The man was shirtless and had a holstered handgun and a leashed dog when he approached the security desk outside the governor’s office in Madison around 2 p.m. Wednesday, Department of Administration spokesperson Tatyana Warrick said in a statement to CNN.
He said he would not leave until he saw the governor, a Democrat. The man has been identified as Joshua Pleasnick, according to a Wisconsin State Capitol Police Visitor Alert obtained by CNN from a state senator’s office. CNN has attempted to reach out to him.
“Pleasnick was told he could not open carry in the Capitol,” the visitor alert said. “Pleasnick stated he would not comply with that order. Pleasnick was arrested for openly carrying a firearm in a public building. While being interviewed Pleasnick said he would continue coming to the Capitol until he spoke to the Governor about domestic abuse towards men.”
The gun was seized as evidence, and the dog was turned over to the City of Madison Animal Control, according to the administration department.
Pleasnick later bailed himself out of jail, the alert said, and he returned to the outside of the Capitol shortly before 9 p.m. – this time with an AK-47-style rifle. Again, he asked to see the governor.
“Capitol Police and City of Madison Police Department officers began a dialogue” with him, the department statement said. “A consent search of his backpack was conducted and revealed a collapsible police-style baton, which is illegal as the man did not have a valid concealed carry permit.”
Officers took him into custody shortly before midnight for psychiatric evaluation based on a “concerning statement” and the rifle was seized by Capitol Police, according to the statement.
Britt Cudaback, a spokesperson for the governor’s office, declined to comment, saying it was the office’s policy to not comment on matters of the governor’s security.
Evers, however, told reporters Thursday he was doing OK, crediting the various police departments for their work.
“Yeah, it’s always something that … you don’t want to see happen,” he said. “But that’s why we have good people in the police departments, in the Capitol police and the state patrol. They’re doing their great work.”
Asked if the Capitol’s security policies would be enhanced, the governor said, “I’m sure they’re looking at that as we speak,” though he also declined to discuss security matters in detail.
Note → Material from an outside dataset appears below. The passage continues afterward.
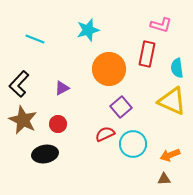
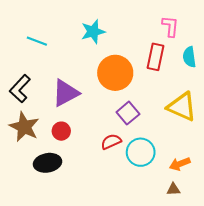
pink L-shape: (161, 25) -> (170, 26), turned -100
cyan semicircle: (177, 68) -> (189, 57), moved
purple triangle: (62, 88) -> (65, 93), size x1.8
Officials have not yet detailed the nature of the man’s comments Wednesday and whether they were violent. But Evers, like a number of public officials in recent years, has previously been the subject of violent threats.
In June, a Wisconsin man was sentenced to one year and one day in federal prison after pleading guilty to transmitting in interstate commerce a threatening communication, according to a news release from the US Attorney’s Office for the Western District of Wisconsin. The man was specifically accused of writing threatening emails and Facebook posts about the governor, the complaint against him said.
Separately, a man who authorities said fatally shot a Wisconsin judge last year had also considered Evers and Senate Minority Leader Mitch McConnell as targets, according to a source familiar with the investigation. The name of Michigan Gov. Gretchen Whitmer – who was herself the subject of a kidnapping plot – was also on the list of targets, her office said at the time.